Thanks for the hints so far.
So far I have have updated the trap, and had it call a cleanup function, and within the function, I had it write a status line to a log file, using the ‘date’ command, to get a date and time stamp, process ID, and the number of seconds the script had been running, and return value the function had received.
I then reused the ‘data’ command, and injected it after each block of code, using the function of the previous block as a label for that date command.
The lead me to notice a random large jump in ‘plugins’. A few more ‘date’ lines inside the ‘plugins’ code revealed that the mk_inventory plugin was the culprit. I moved it from /usr/lib/check_mk_agent/plugins/ to …/plugins/300/, and that resolved 99% of my problems.
Now on to the last 1%.
With mk_inventory in plugins/ it was being running within the check.
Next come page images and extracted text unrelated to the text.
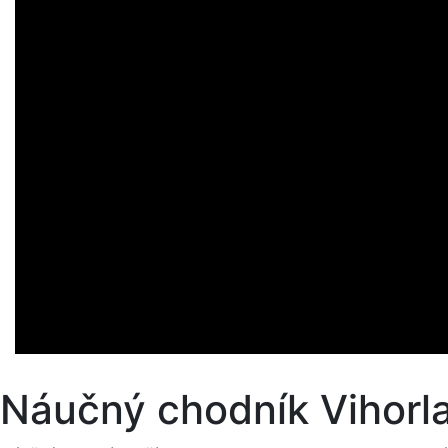
Náučný chodník Vihorl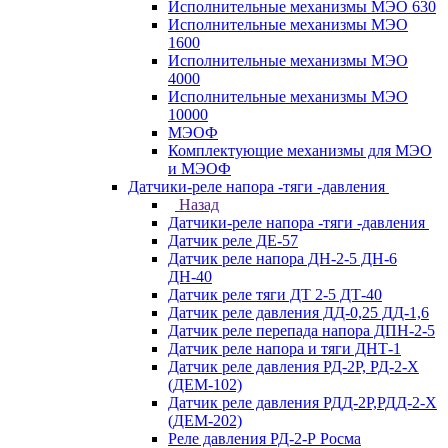
Исполнительные механизмы МЭО 630
Исполнительные механизмы МЭО
1600
Исполнительные механизмы МЭО
4000
Исполнительные механизмы МЭО
10000
МЭОФ
Комплектующие механизмы для МЭО
и МЭОФ
Датчики-реле напора -тяги -давления
Назад
Датчики-реле напора -тяги -давления
Датчик реле ДЕ-57
Датчик реле напора ДН-2-5 ДН-6
ДН-40
Датчик реле тяги ДТ 2-5 ДТ-40
Датчик реле давления ДД-0,25 ДД-1,6
Датчик реле перепада напора ДПН-2-5
Датчик реле напора и тяги ДНТ-1
Датчик реле давления РД-2Р, РД-2-Х
(ДЕМ-102)
Датчик реле давления РДД-2Р,РДД-2-Х
(ДЕМ-202)
Реле давления РД-2-Р Росма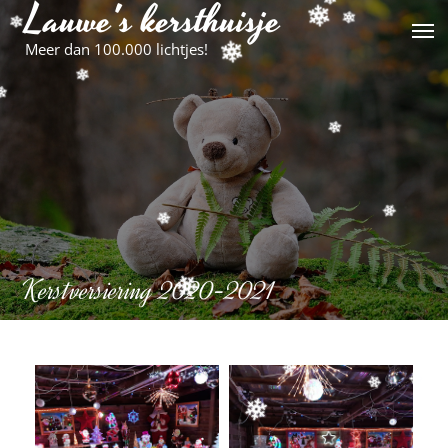
Lauwe's kersthuisje
Skip
to
Meer dan 100.000 lichtjes!
content
Kerstversiering 2020-2021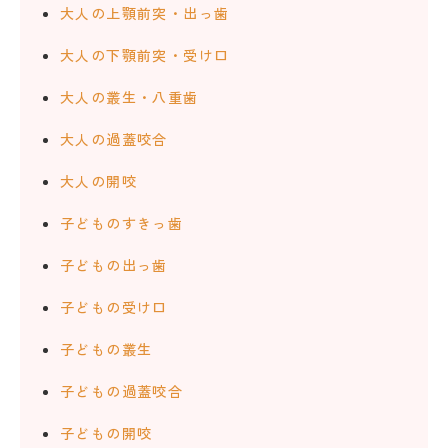
大人の上顎前突・出っ歯
大人の下顎前突・受け口
大人の叢生・八重歯
大人の過蓋咬合
大人の開咬
子どものすきっ歯
子どもの出っ歯
子どもの受け口
子どもの叢生
子どもの過蓋咬合
子どもの開咬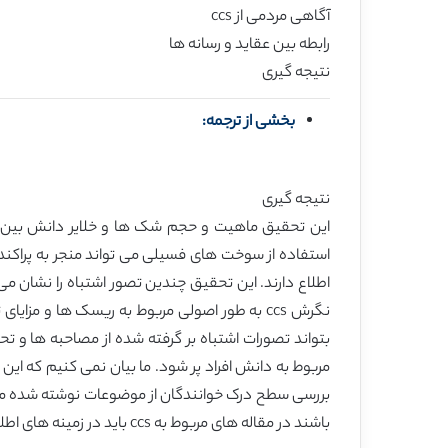
آگاهی مردمی از ccs
رابطه بین عقاید و رسانه ها
نتیجه گیری
بخشی از ترجمه:
نتیجه گیری
نگرش ccs به طور اصولی مربوط به ریسک ها و مز
بتواند تصورات اشتباه بر گرفته شده از مصاحبه ها و تح
مربوط به دانش افراد پر شود. ما بیان نمی کنیم که این
بررسی سطح درک خوانندگان از موضوعات نوشته شده می با
باشند در مقاله های مربوط به ccs باید در زمینه های اطلاعاتی جهت درک مطالب مهمی شده. و به افرادی که از قبل با ccs آشنایی داشته، توجهی نکنند.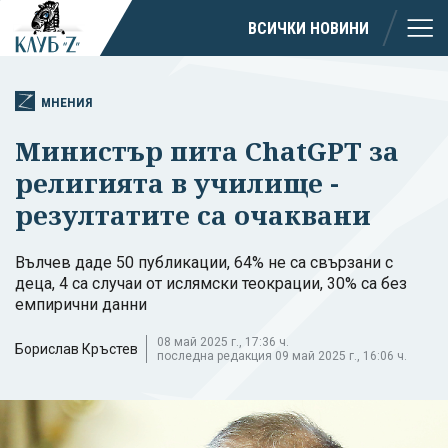
ВСИЧКИ НОВИНИ
МНЕНИЯ
Министър пита ChatGPT за
религията в училище -
резултатите са очаквани
Вълчев даде 50 публикации, 64% не са свързани с
деца, 4 са случаи от ислямски теокрации, 30% са без
емпирични данни
08 май 2025 г., 17:36 ч.
Борислав Кръстев
последна редакция 09 май 2025 г., 16:06 ч.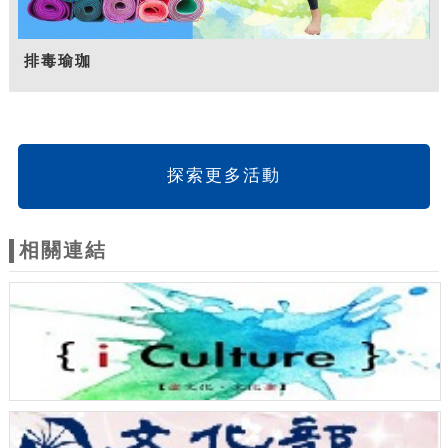
排毒瑜珈
探索更多活動
相關連結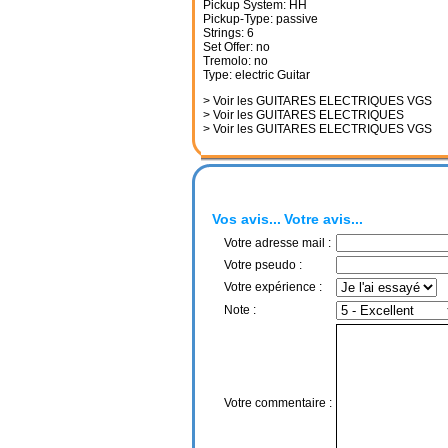
Pickup System: HH
Pickup-Type: passive
Strings: 6
Set Offer: no
Tremolo: no
Type: electric Guitar
> Voir les GUITARES ELECTRIQUES VGS
> Voir les GUITARES ELECTRIQUES
> Voir les GUITARES ELECTRIQUES VGS
Vos avis...
Votre avis...
Votre adresse mail :
Votre pseudo :
Votre expérience :
Note :
Votre commentaire :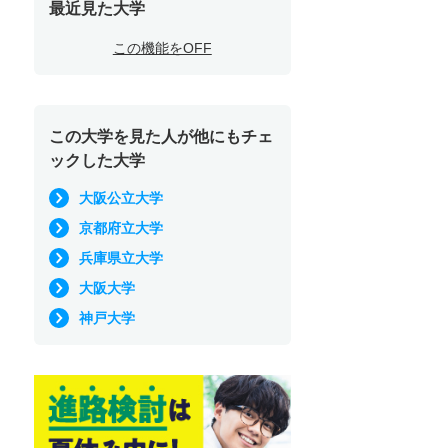
最近見た大学
この機能をOFF
この大学を見た人が他にもチェ
ックした大学
大阪公立大学
京都府立大学
兵庫県立大学
大阪大学
神戸大学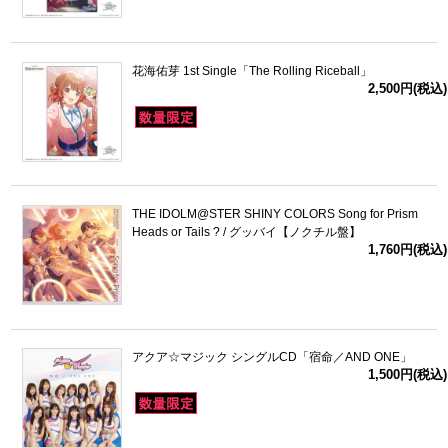
花海佑芽 1st Single「The Rolling Riceball」
2,500円(税込)
THE IDOLM@STER SHINY COLORS Song for Prism
Heads or Tails ? / グッバイ【ノクチル盤】
1,760円(税込)
アクア☆マジック シングルCD「宿命／AND ONE」
1,500円(税込)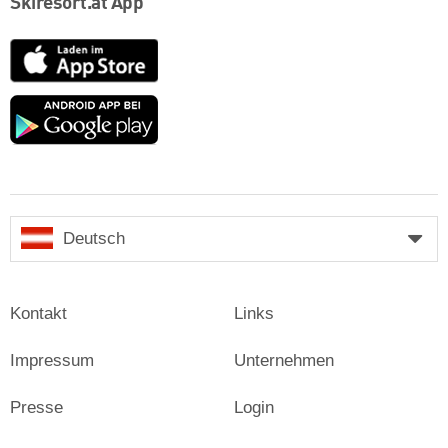
Skiresort.at App
App
Store
Google
play
Deutsch
Kontakt
Links
Impressum
Unternehmen
Presse
Login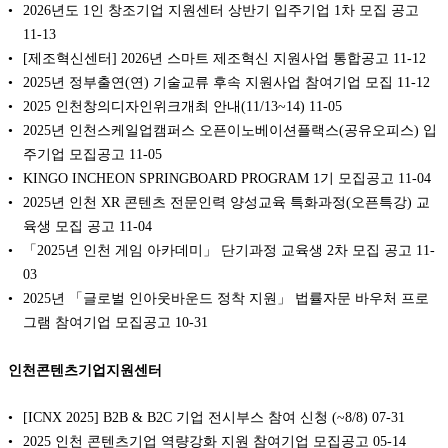
2026년도 1인 창조기업 지원센터 상반기 입주기업 1차 모집 공고
11-13
[제조혁신센터] 2026년 스마트 제조혁신 지원사업 통합공고
11-12
2025년 정부출연(연) 기술교류 후속 지원사업 참여기업 모집
11-12
2025 인천창의디자인위크개최 안내(11/13~14)
11-05
2025년 인천스케일업캠퍼스 오픈이노베이션플랙스(공유오피스) 입
주기업 모집공고
11-05
KINGO INCHEON SPRINGBOARD PROGRAM 1기 모집공고
11-04
2025년 인천 XR 콘텐츠 전문인력 양성교육 특화과정(오픈특강) 교
육생 모집 공고
11-04
「2025년 인천 게임 아카데미」 단기과정 교육생 2차 모집 공고
11-
03
2025년 「글로벌 인아웃바운드 정착 지원」 법률자문 바우처 프로
그램 참여기업 모집공고
10-31
인천콘텐츠기업지원센터
[ICNX 2025] B2B & B2C 기업 전시부스 참여 신청 (~8/8)
07-31
2025 인천 콘텐츠기업 역량강화 지원 참여기업 모집공고
05-14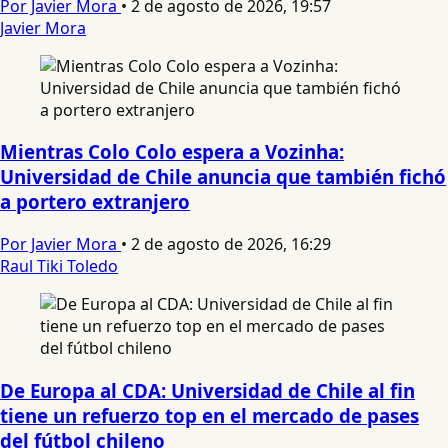
Por Javier Mora
•
2 de agosto de 2026, 19:57
Javier Mora
Mientras Colo Colo espera a Vozinha:
Universidad de Chile anuncia que también fichó
a portero extranjero
Por Javier Mora
•
2 de agosto de 2026, 16:29
Raul Tiki Toledo
De Europa al CDA: Universidad de Chile al fin
tiene un refuerzo top en el mercado de pases
del fútbol chileno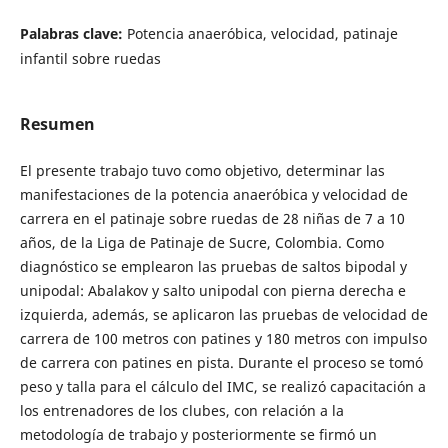
Palabras clave:
Potencia anaeróbica, velocidad, patinaje
infantil sobre ruedas
Resumen
El presente trabajo tuvo como objetivo, determinar las
manifestaciones de la potencia anaeróbica y velocidad de
carrera en el patinaje sobre ruedas de 28 niñas de 7 a 10
años, de la Liga de Patinaje de Sucre, Colombia. Como
diagnóstico se emplearon las pruebas de saltos bipodal y
unipodal: Abalakov y salto unipodal con pierna derecha e
izquierda, además, se aplicaron las pruebas de velocidad de
carrera de 100 metros con patines y 180 metros con impulso
de carrera con patines en pista. Durante el proceso se tomó
peso y talla para el cálculo del IMC, se realizó capacitación a
los entrenadores de los clubes, con relación a la
metodología de trabajo y posteriormente se firmó un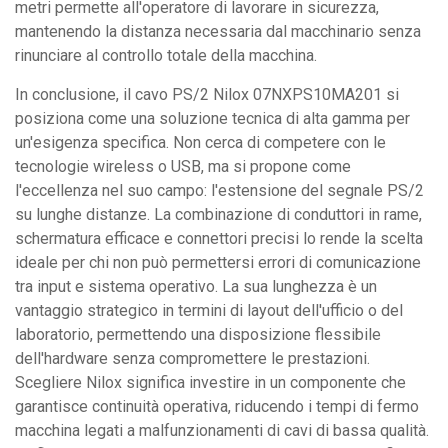
metri permette all'operatore di lavorare in sicurezza,
mantenendo la distanza necessaria dal macchinario senza
rinunciare al controllo totale della macchina.
In conclusione, il cavo PS/2 Nilox 07NXPS10MA201 si
posiziona come una soluzione tecnica di alta gamma per
un'esigenza specifica. Non cerca di competere con le
tecnologie wireless o USB, ma si propone come
l'eccellenza nel suo campo: l'estensione del segnale PS/2
su lunghe distanze. La combinazione di conduttori in rame,
schermatura efficace e connettori precisi lo rende la scelta
ideale per chi non può permettersi errori di comunicazione
tra input e sistema operativo. La sua lunghezza è un
vantaggio strategico in termini di layout dell'ufficio o del
laboratorio, permettendo una disposizione flessibile
dell'hardware senza compromettere le prestazioni.
Scegliere Nilox significa investire in un componente che
garantisce continuità operativa, riducendo i tempi di fermo
macchina legati a malfunzionamenti di cavi di bassa qualità.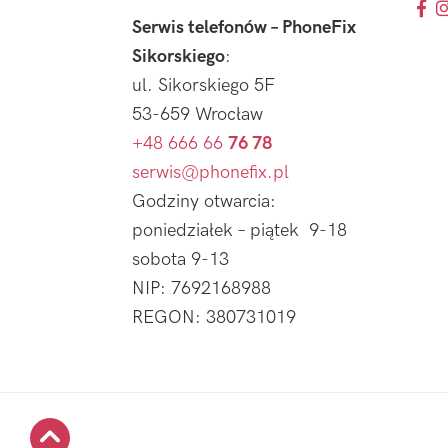
Serwis telefonów – PhoneFix
Sikorskiego
:
ul. Sikorskiego 5F
53-659 Wrocław
+48 666 66
76 78
serwis@phonefix.pl
Godziny otwarcia:
poniedziałek – piątek 9-18
sobota 9-13
NIP: 7692168988
REGON: 380731019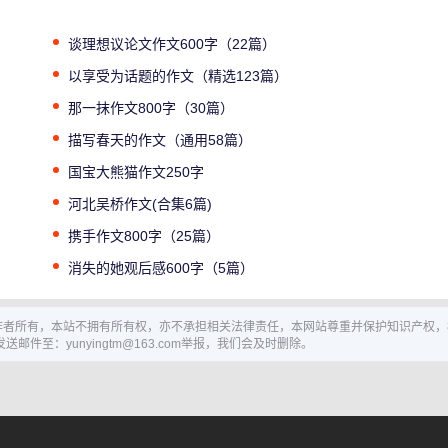
谈理想议论文作文600字（22篇）
以享受为话题的作文（精选123篇）
那一抹作文800字（30篇）
描写春天的作文（通用58篇）
国宝大熊猫作文250字
河北吴桥作文(合集6篇)
携手作文800字（25篇）
消失的她观后感600字（5篇）
作者所有，本站不拥有所有权，亦不承担相关法律责任，本网站尊重并保护知识产权，
至：yunyingtm@163.com举报，我们会及时删除。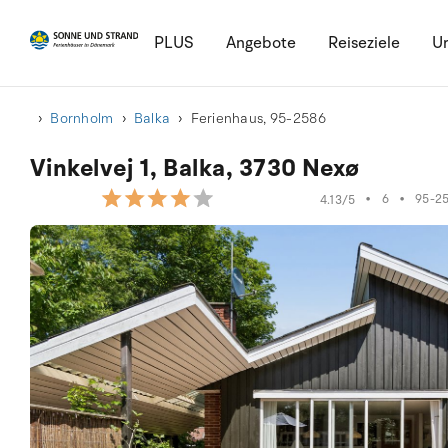
PLUS
Angebote
Reiseziele
Ur
Bornholm
Balka
Ferienhaus, 95-2586
Vinkelvej 1, Balka, 3730 Nexø
•
6
•
95-2
4.13/5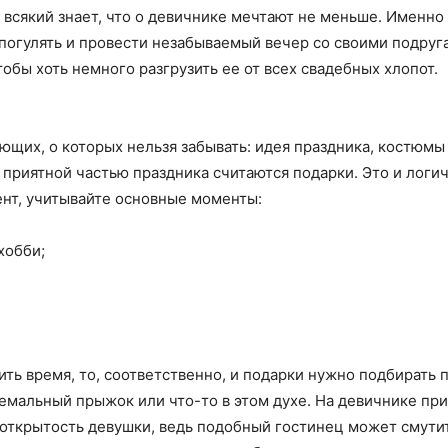
 всякий знает, что о девичнике мечтают не меньше. Именно 
погулять и провести незабываемый вечер со своими подруга
обы хоть немного разгрузить ее от всех свадебных хлопот.
ющих, о которых нельзя забывать: идея праздника, костюм
 приятной частью праздника считаются подарки. Это и логи
нт, учитывайте основные моменты:
хобби;
ть время, то, соответственно, и подарки нужно подбирать 
ремальный прыжок или что-то в этом духе. На девичнике при
ткрытость девушки, ведь подобный гостинец может смутить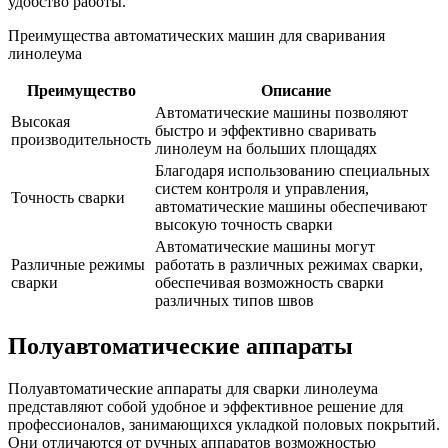
удобство работы.
Преимущества автоматических машин для сваривания
линолеума
Преимущество
Описание
Автоматические машины позволяют
Высокая
быстро и эффективно сваривать
производительность
линолеум на больших площадях
Благодаря использованию специальных
систем контроля и управления,
Точность сварки
автоматические машины обеспечивают
высокую точность сварки
Автоматические машины могут
Различные режимы
работать в различных режимах сварки,
сварки
обеспечивая возможность сварки
различных типов швов
Полуавтоматические аппараты
Полуавтоматические аппараты для сварки линолеума
представляют собой удобное и эффективное решение для
профессионалов, занимающихся укладкой половых покрытий.
Они отличаются от ручных аппаратов возможностью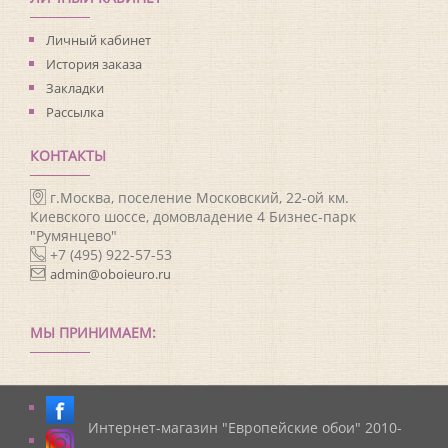
Личный кабинет
История заказа
Закладки
Рассылка
КОНТАКТЫ
г.Москва, поселение Московский, 22-ой км.
Киевского шоссе, домовладение 4 Бизнес-парк
"Румянцево"
+7 (495) 922-57-53
admin@oboieuro.ru
МЫ ПРИНИМАЕМ:
Интернет-магазин "Европейские обои" 2010-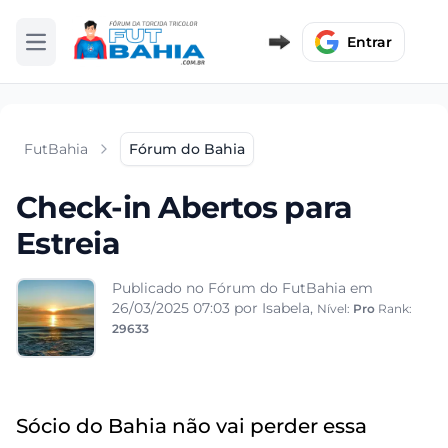
Entrar
Abrir menu
FutBahia
Fórum do Bahia
Check-in Abertos para
Estreia
Publicado no Fórum do FutBahia em
26/03/2025 07:03
por Isabela,
Nível:
Pro
Rank:
29633
Sócio do Bahia não vai perder essa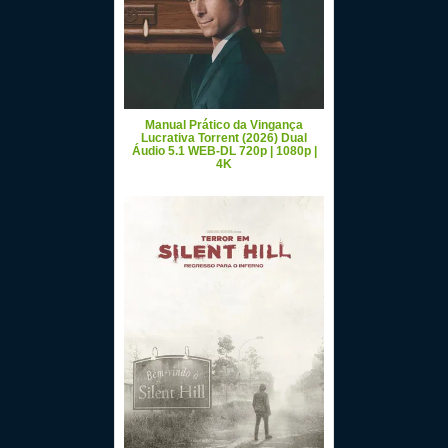
Manual Prático da Vingança
Lucrativa Torrent (2026) Dual
Áudio 5.1 WEB-DL 720p | 1080p |
4K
Most of the time, this wasn’t an issue, because it would only run to completion, once every four hours, and on most systems, it could run to completion within the 60 seconds allocated to running checks. On the few combinations of systems and loads, it could not, we got a failed service check, and thus a systemd failed service warning. By moving it to plugins/300/ we moved it out of the time window, and thus, fewer failures.
Since the mk_inventory script only ran to completion once every 4 hours (default), running it cached, with a 5 minute window, is an acceptable hit.